The study, conducted by the Higher Education Statistics Agency (HESA), focused on the salaries of 2018 graduates over the first 15 months since graduating.

It found that on average, men earn 10 per cent more than women within those first 15 months. Most 2018 graduates earn between £24,000 and £27,000 a year, with a higher proportion of women earning in bands under £27,000, and this is seen consistently all the way down to the lowest bracket – under £15,000.

But the statistics show higher proportions of men earning over £27,000 in full-time employement. Only 16 per cent of women with an undergraduate degree earned more than £30,000 within 15 months, compared with 28 per cent of men. In the highest bracket, men were doubly represented, with six per cent earning over £39,000 a year after graduation, compared with three per cent of women.

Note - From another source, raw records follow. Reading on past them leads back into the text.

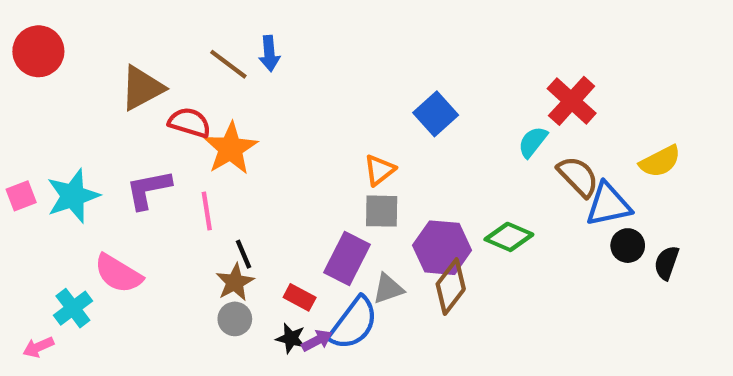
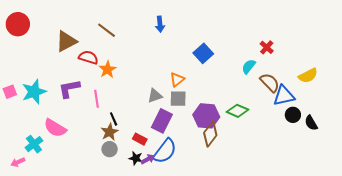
blue arrow: (269, 53) -> (160, 24), moved
red cross: (572, 101) -> (267, 47), size x0.6
orange star: (231, 148) -> (108, 70), size x0.7
black semicircle: (667, 263) -> (311, 123), turned -49
gray triangle: (388, 289) -> (155, 96), moved

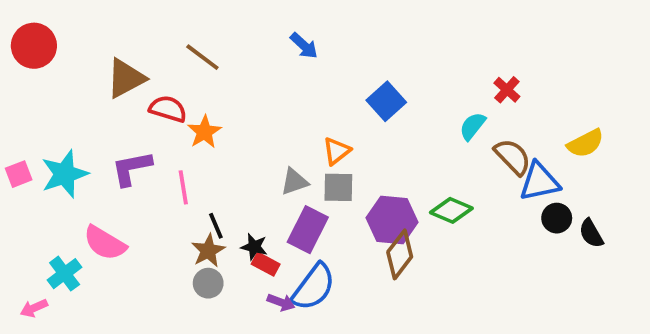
blue arrow: (160, 24) -> (304, 46), turned -42
black star: (136, 158) -> (254, 247), moved
purple arrow: (148, 159) -> (281, 302), turned 48

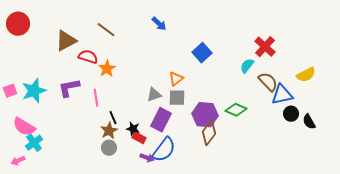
red cross: (507, 90) -> (265, 47), size x1.5
pink semicircle: (105, 243) -> (24, 127), moved

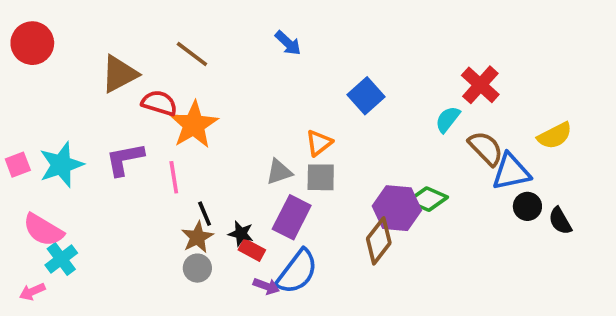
orange star: (107, 69) -> (194, 125), size x1.5
purple hexagon: (205, 115) -> (397, 208), moved

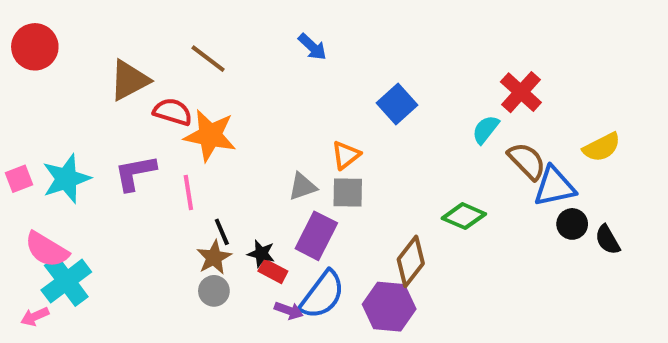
orange star: (194, 125) -> (210, 135), turned -30
purple hexagon: (397, 208) -> (389, 307), moved
cyan cross: (61, 259) -> (66, 281), size x1.4

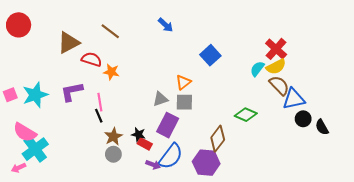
orange star: (210, 135) -> (111, 72), size x0.6
yellow semicircle: (602, 147) -> (276, 67), moved
black line: (222, 232) -> (99, 116), moved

The figures also point to an ethnicity pay gap among graduates. Only half of black students gained full-time employment within a year of leaving university, compared to over 60 per cent of white graduates. At the 15 month-mark after graduation, three per cent of white students were unemployed, compared to six per cent of black graduates and seven per cent of Asian graduates.

“Pay gap reporting – suspended by the government during the coronavirus outbreak – needs to be reinstated immediately to shine a light on the inequalities existing in employers across the country,”, Joe Levenson, of the Young Women’s Trust, told the Guardian.

“More work also needs to be done to ensure employers are transparent about pay and progression.”